# LucasArts is dead.



## Krory (Apr 3, 2013)

> Disney has today announced that it's decided to close down LucasArts as a game studio, transitioning it into a "licensing model." This effectively means that LucasArts is dead, likely to exist as little more than a legacy name for externally developed Star Wars titles. A round of layoffs has been had as a result.
> 
> "After evaluating our position in the games market, we've decided to shift LucasArts from an internal development to a licensing model, minimizing the company's risk while achieving a broader portfolio of quality Star Wars games," claims the company. "As a result of this change, we've had layoffs across the organization. We are incredibly appreciative and proud of the talented teams who have been developing our new titles."
> 
> R.I.P. LucasArts, and best wishes to those who have lost their jobs.



.

This mostly gets me because I was super-psyched for _Star Wars 1313_, which now seems to be dead.


----------



## Mael (Apr 3, 2013)

I'll always remember thee for _Rebel Assault._


----------



## Malvingt2 (Apr 3, 2013)

@SonySantaMonica

To all those impacted at LucasArts, our Force is strong, please drop us a line, we are hiring and always seeking great talent


----------



## Ultimania (Apr 3, 2013)

Fuck you, Disney! Now we'll likely get shitty Star Wars games from now on. Star Wars 1313 and Battlefront 3 won't certainly happen now. But then again, I suppose that LucasArts did this to themselves.

At this rate, I wouldn't be surprised if the sequel trilogy turns out to be shit.


----------



## Krory (Apr 3, 2013)

Yet again it shows how well developers can stick together. It's always amazing to see every time a studio goes under how others try to help.


----------



## Krory (Apr 3, 2013)

Also, Irrational Games' official Twitter posted referencing LucasArts, Square-Enix, and High Moon saying they're always looking for people.


----------



## Malvingt2 (Apr 3, 2013)

> Nice weeks we have, aren't we?
> High Moon Studios lay-offs;
> Square-Enix LA lay-offs;
> United Front Games lay-offs;
> ...



A quote from an user on GAF..

It is really a problem man...


----------



## Ultimania (Apr 3, 2013)

Either the game industry is going through some kind of major change or is dying. Let's hope that it's the former.


----------



## Mael (Apr 3, 2013)

Join Yager, fellas.


----------



## Violent by Design (Apr 3, 2013)

Krory said:


> Yet again it shows how well developers can stick together. It's always amazing to see every time a studio goes under how others try to help.

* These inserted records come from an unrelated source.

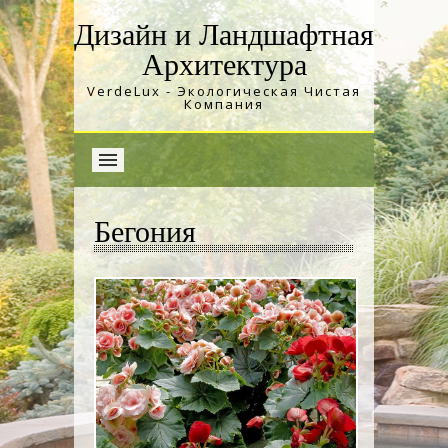
Дизайн и Ландшафтная
Архитектура
VerdeLux - Экологическая Чистая
Компания
Бегония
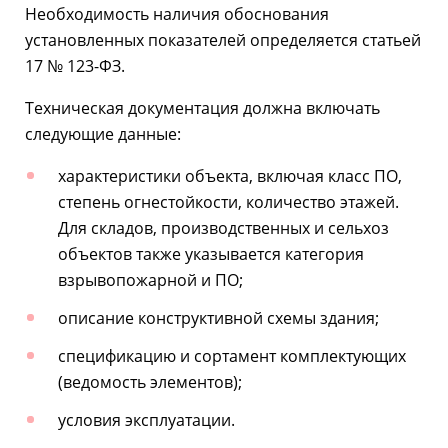
Необходимость наличия обоснования
установленных показателей определяется статьей
17 № 123-ФЗ.
Техническая документация должна включать
следующие данные:
характеристики объекта, включая класс ПО,
степень огнестойкости, количество этажей.
Для складов, производственных и сельхоз
объектов также указывается категория
взрывопожарной и ПО;
описание конструктивной схемы здания;
спецификацию и сортамент комплектующих
(ведомость элементов);
условия эксплуатации.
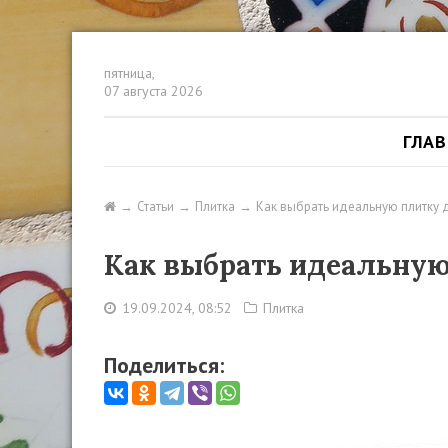
пятница,
07 августа 2026
ГЛА
Статьи
Плитка
Как выбрать идеальную плитку 
Как выбрать идеальную
19.09.2024, 08:52
Плитка
Поделиться:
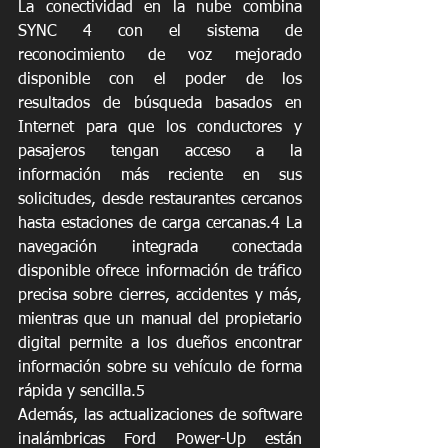
La conectividad en la nube combina 
SYNC 4 con el sistema de 
reconocimiento de voz mejorado 
disponible con el poder de los 
resultados de búsqueda basados en 
Internet para que los conductores y 
pasajeros tengan acceso a la 
información más reciente en sus 
solicitudes, desde restaurantes cercanos 
hasta estaciones de carga cercanas.4 La 
navegación integrada conectada 
disponible ofrece información de tráfico 
precisa sobre cierres, accidentes y más, 
mientras que un manual del propietario 
digital permite a los dueños
encontrar 
información sobre su vehículo de forma 
rápida y sencilla.5
Además, las actualizaciones de software 
inalámbricas Ford Power-Up están 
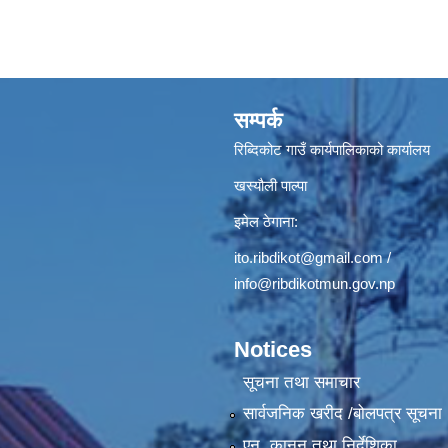
सम्पर्क
रिब्दिकोट गाउँ कार्यपालिकाको कार्यालय
खस्यौली पाल्पा
इमेल ठेगाना:
ito.ribdikot@gmail.com
/
info@ribdikotmun.gov.np
Notices
सूचना तथा समाचार
सार्वजनिक खरीद /बोलपत्र सूचना
एन, कानुन तथा निर्देशिका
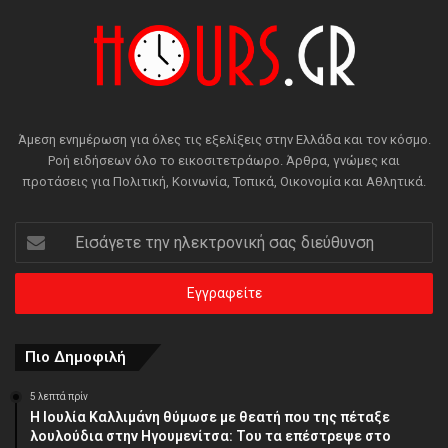
Άμεση ενημέρωση για όλες τις εξελίξεις στην Ελλάδα και τον κόσμο.
Ροή ειδήσεων όλο το εικοσιτετράωρο. Άρθρα, γνώμες και
προτάσεις για Πολιτική, Κοινωνία, Τοπικά, Οικονομία και Αθλητικά.
Εισάγετε
την
ηλεκτρονική
σας
διεύθυνση
Πιο Δημοφιλή
5 λεπτά πρίν
Η Ιουλία Καλλιμάνη θύμωσε με θεατή που της πέταξε
λουλούδια στην Ηγουμενίτσα: Του τα επέστρεψε στο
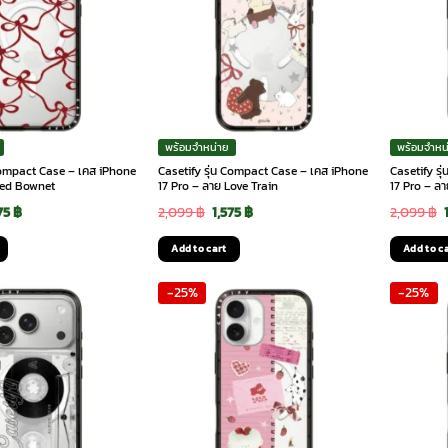
พร้อมจำหน่าย
พร้อมจำหน
 Compact Case – เคส iPhone
Casetify รุ่น Compact Case – เคส iPhone
Casetify ร
Red Bownet
17 Pro – ลาย Love Train
17 Pro – ล
ginal
Current
Original
Current
75
฿
2,099
฿
1,575
฿
2,099
฿
ce
price
price
price
Add to cart
Add to c
:
is:
was:
is:
-25%
-25%
99 ฿.
1,575 ฿.
2,099 ฿.
1,575 ฿.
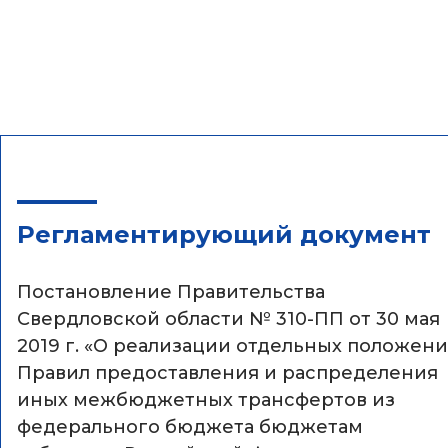
Регламентирующий документ
Постановление Правительства
Свердловской области № 310-ПП от 30 мая
2019 г. «О реализации отдельных положен
Правил предоставления и распределения
иных межбюджетных трансфертов из
федерального бюджета бюджетам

I don't think they're doing it for charity.


----------



## Naruto (Apr 3, 2013)

More layoffs :/

This recession is horrible. And so is Disney.


----------



## Mael (Apr 3, 2013)

The Zombie Walt Disney sensed Judaism in his acquisition of LucasArts.


----------



## Deathbringerpt (Apr 3, 2013)

LucasArts has been on life support for 13 years now and completely died some years ago, little too late to the party.


----------



## Tranquil Fury (Apr 3, 2013)

I remember games like Rogue Squadron and Jedi Knights. R.I.P


----------



## dream (Apr 3, 2013)

I remember having fond memories of playing LucasArts games like Star Wars Episode I: Racer and Star Wars Jedi Knight: Dark Forces II.  Sucks to see them be shutdown. :/


----------



## Overwatch (Apr 3, 2013)

Good riddance to bad rubbish.


----------



## Burke (Apr 3, 2013)

It must feel fucking horrible to be constantly pessimistic
a heart 4 you all
<3


----------



## Krory (Apr 3, 2013)

I saw that Gearbox tweeted that they're hiring and all I could think was the people from LucasArts that got laid off, going through all the offers, and it's like...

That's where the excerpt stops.